Speculation aside, what is actually going on? Since CashTab XEC China’s ICO ban, other world-leading economies are taking a fresh look into the way the cryptocurrency world should/ could be regulated inside their regions. Rather than banning ICOs, other countries still recognise the technological great things about crypto-technology, and are considering controlling the market without completely stifling the growth of the currencies. The major problem for these economies would be to figure out how to get this done, as the alternative nature of the cryptocurrencies do not allow them to be classified underneath the policies of traditional investment assets.
A few of these countries include Japan, Singapore and the US. These economies seek to establish accounting standards for cryptocurrencies, mainly in order to handle money laundering and fraud, which have been rendered more elusive due to the crypto-technology. Yet, most regulators do recognise that there appears to be no real benefit to fully banning cryptocurrencies due to the economic flows they carry along. Also, probably because it is practically impossible to shut down the crypto-world for provided that the web exists. Regulators can only just give attention to areas where they could have the ability to exercise some control, which appears to be where cryptocurrencies meet fiat currencies (i.e. the cryptocurrency exchanges).
While cryptocurrencies seem in the future under more scrutiny as time progresses, such events do benefit some countries like Hong Kong. Since the Chinese ICO ban, many founders of cryptocurrency projects have now been driven from the mainland to the city. Aurelian Menant, CEO of Gatecoin, stated that the organization received “a large number of inquiries from blockchain project founders based in the mainland” and that there’s been an observable surge in the number of Chinese clients registering on the platform.

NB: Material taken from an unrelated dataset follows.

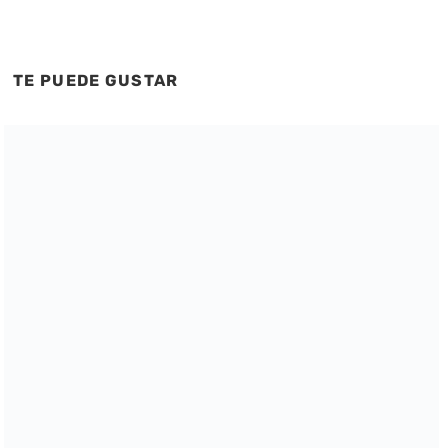
TE PUEDE GUSTAR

Looking slightly further, companies like Nvidia have expressed positivity from the event. They claim this ICO ban will simply fuel their GPU sales, because the ban will likely increase the demand for cryptocurrency-related GPUs. With the ban, the only path to obtain cryptocurrencies mined with GPUs would be to mine them with computing power. As such, individuals looking to obtain cryptocurrencies in China will have to obtain more computing power, as opposed to making straight purchases via exchanges. Basically, Nvidia’s sentiments is this isn’t a downhill spiral for cryptocurrencies; actually, other industries will get a boost as well.